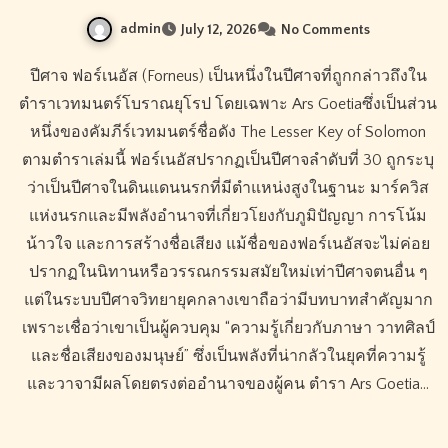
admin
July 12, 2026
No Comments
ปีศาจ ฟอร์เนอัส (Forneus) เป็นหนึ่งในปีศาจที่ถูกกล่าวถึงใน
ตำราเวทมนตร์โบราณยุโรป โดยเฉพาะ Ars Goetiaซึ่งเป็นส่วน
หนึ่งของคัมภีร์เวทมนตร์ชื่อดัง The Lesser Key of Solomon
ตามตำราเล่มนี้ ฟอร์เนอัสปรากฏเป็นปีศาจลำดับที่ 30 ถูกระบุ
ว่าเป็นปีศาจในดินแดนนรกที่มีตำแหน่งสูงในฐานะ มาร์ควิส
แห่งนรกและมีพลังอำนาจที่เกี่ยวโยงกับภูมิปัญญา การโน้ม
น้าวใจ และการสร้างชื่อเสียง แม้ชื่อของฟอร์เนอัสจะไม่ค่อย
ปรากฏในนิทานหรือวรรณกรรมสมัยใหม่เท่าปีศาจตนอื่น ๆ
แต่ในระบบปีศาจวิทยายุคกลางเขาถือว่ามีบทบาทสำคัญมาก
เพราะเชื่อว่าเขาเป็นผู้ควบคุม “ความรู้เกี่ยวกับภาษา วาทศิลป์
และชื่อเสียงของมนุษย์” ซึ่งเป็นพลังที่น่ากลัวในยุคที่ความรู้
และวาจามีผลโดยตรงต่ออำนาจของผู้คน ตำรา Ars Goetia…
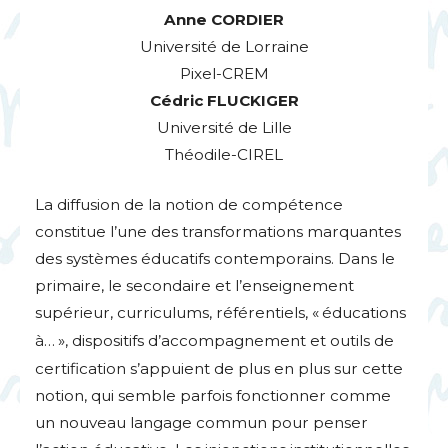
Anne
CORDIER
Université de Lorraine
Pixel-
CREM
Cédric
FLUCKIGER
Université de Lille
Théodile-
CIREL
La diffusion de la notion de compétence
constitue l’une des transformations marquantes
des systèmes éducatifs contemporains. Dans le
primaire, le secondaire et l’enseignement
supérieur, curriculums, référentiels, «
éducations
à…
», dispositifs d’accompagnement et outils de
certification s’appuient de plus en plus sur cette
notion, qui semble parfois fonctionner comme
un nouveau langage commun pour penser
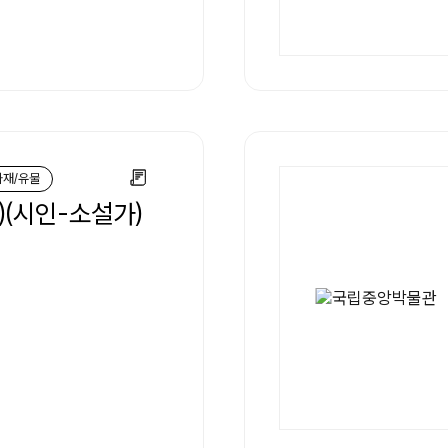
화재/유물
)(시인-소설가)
━━━━━━
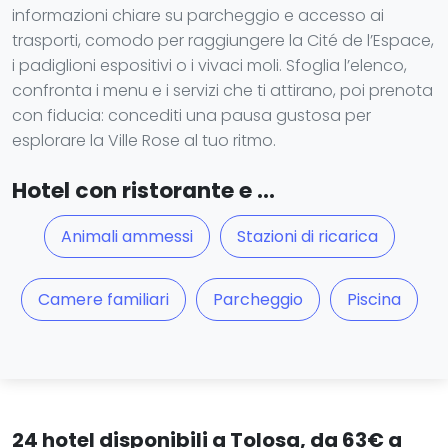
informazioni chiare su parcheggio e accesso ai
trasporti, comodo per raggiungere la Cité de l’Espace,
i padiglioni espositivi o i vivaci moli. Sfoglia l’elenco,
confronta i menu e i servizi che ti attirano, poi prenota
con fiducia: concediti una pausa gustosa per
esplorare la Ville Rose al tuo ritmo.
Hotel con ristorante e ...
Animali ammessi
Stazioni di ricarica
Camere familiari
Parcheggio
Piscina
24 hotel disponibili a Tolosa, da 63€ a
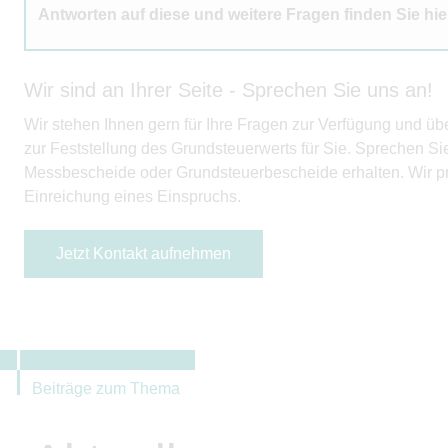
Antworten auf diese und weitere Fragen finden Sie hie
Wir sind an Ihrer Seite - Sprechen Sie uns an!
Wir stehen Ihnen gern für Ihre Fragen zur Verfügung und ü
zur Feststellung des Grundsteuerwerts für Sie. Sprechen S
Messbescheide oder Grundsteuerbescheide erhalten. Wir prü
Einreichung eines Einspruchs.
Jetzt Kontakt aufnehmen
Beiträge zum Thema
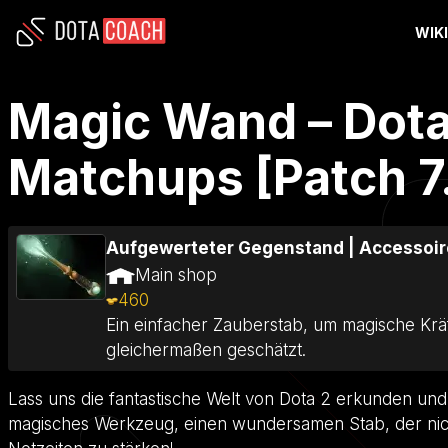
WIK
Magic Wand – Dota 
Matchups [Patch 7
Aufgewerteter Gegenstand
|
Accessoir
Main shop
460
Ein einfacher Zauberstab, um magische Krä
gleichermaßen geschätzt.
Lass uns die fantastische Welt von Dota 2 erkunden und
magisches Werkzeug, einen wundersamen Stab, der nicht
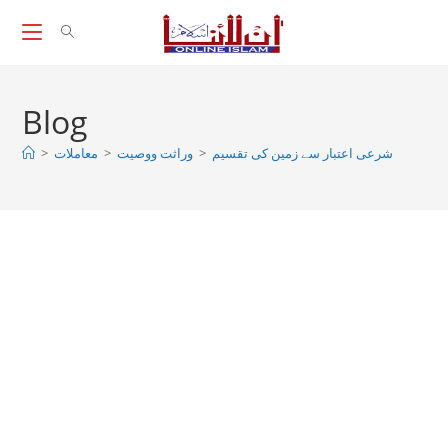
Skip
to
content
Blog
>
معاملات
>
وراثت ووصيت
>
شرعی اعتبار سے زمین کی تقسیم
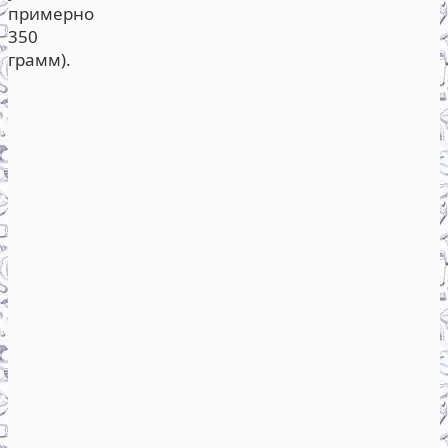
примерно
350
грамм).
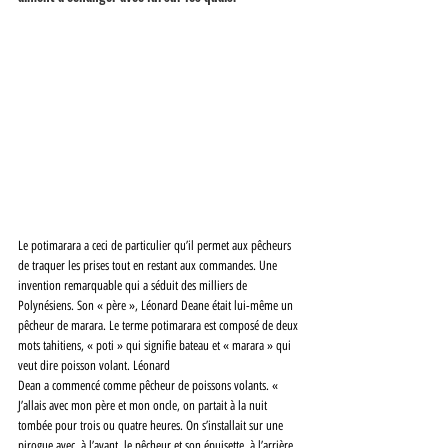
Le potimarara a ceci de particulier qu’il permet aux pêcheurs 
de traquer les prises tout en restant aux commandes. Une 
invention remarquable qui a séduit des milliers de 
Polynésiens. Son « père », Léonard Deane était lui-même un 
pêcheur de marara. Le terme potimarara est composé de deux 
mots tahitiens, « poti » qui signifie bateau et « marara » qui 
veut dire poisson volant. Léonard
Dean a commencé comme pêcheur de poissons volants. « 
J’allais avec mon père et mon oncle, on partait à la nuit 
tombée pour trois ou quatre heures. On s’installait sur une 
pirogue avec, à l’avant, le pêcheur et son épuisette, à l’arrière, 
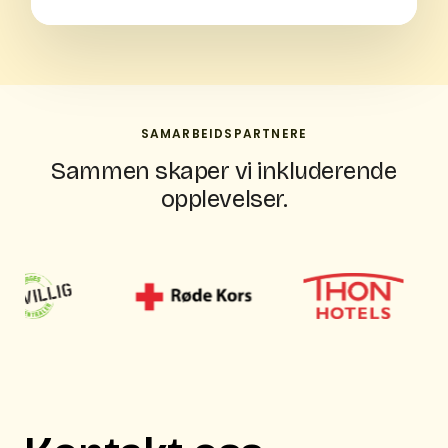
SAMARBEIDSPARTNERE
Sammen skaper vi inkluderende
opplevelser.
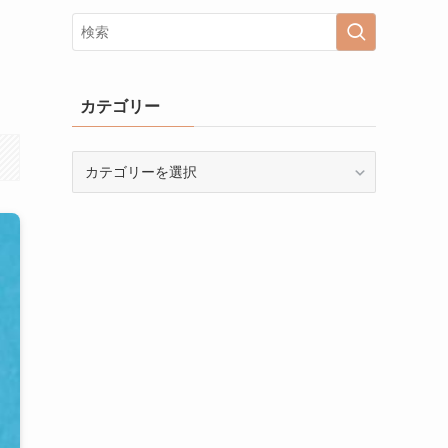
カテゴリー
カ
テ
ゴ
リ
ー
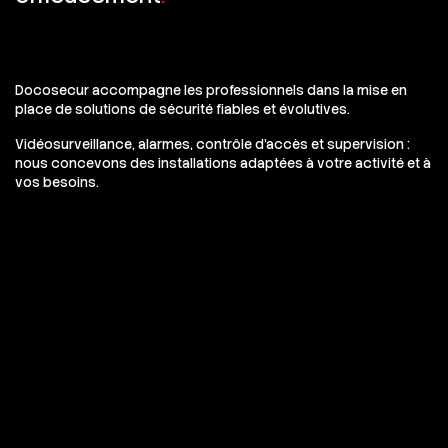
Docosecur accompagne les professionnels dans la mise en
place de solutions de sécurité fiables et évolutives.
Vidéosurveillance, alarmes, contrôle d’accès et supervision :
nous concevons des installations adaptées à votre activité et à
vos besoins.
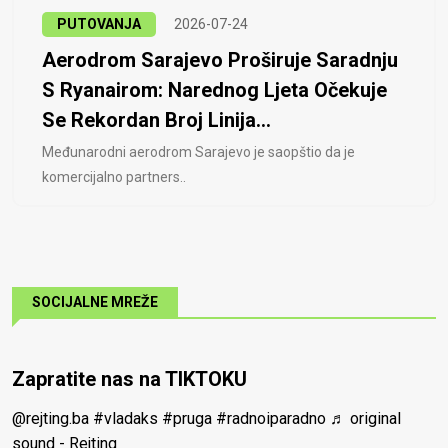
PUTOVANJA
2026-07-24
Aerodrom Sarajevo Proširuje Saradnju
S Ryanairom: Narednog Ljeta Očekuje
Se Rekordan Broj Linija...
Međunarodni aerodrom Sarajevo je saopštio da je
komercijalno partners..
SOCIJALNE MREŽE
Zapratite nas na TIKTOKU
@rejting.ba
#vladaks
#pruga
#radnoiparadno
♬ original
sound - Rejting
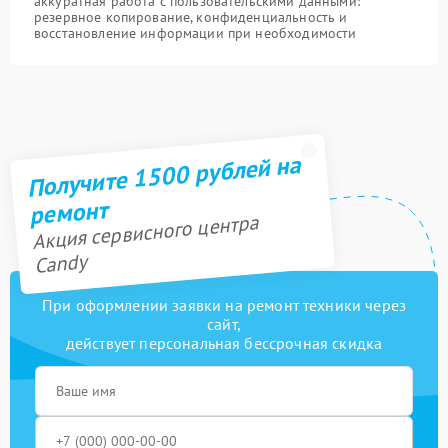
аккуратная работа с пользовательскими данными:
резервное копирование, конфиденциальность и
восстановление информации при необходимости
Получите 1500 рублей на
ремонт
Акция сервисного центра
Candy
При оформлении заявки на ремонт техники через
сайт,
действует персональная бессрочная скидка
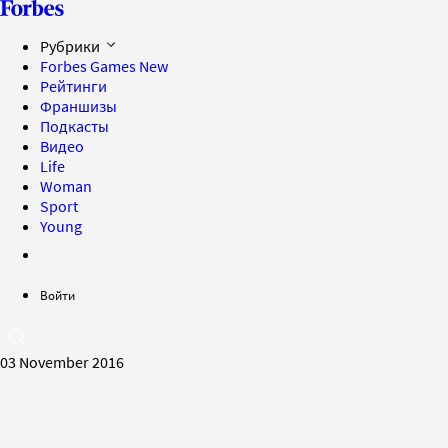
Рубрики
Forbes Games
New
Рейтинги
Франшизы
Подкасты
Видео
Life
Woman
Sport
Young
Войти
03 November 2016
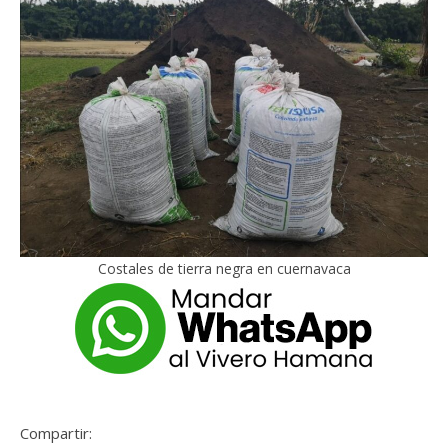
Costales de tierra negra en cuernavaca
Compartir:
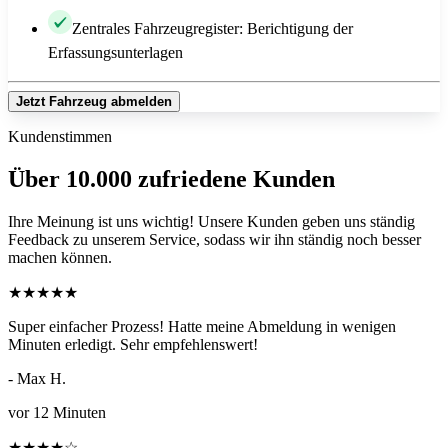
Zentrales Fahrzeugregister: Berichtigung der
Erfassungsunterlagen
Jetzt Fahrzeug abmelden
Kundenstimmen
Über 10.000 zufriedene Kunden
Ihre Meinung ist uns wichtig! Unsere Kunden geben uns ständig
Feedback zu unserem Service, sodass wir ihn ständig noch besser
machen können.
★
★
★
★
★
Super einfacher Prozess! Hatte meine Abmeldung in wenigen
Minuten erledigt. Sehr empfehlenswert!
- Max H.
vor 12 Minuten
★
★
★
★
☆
━━━━━━
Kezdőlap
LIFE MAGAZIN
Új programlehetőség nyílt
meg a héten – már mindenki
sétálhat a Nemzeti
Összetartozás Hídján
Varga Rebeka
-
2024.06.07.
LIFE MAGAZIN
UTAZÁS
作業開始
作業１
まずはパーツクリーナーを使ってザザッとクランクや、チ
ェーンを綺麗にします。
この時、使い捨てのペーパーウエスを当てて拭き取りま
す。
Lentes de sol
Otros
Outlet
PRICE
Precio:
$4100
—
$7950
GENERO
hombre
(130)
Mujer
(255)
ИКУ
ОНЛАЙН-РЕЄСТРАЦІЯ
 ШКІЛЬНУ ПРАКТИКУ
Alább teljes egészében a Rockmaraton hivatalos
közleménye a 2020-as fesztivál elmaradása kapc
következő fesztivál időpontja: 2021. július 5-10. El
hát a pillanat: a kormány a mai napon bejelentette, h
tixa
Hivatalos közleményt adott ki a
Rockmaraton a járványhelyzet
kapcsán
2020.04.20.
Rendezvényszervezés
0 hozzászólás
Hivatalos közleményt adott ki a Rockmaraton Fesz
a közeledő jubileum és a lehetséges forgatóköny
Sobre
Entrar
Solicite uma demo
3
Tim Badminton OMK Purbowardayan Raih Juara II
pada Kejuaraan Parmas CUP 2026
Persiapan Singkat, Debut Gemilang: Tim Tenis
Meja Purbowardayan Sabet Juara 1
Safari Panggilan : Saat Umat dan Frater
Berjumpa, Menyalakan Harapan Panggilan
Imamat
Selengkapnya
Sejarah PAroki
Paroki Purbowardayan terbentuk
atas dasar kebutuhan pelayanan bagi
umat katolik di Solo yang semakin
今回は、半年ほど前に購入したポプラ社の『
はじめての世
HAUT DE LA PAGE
━━━━━━
*ABOUT THIS TASK*
Output only the number of lines in the data above that include the word "Sprechen".

*TASK RESULT*
2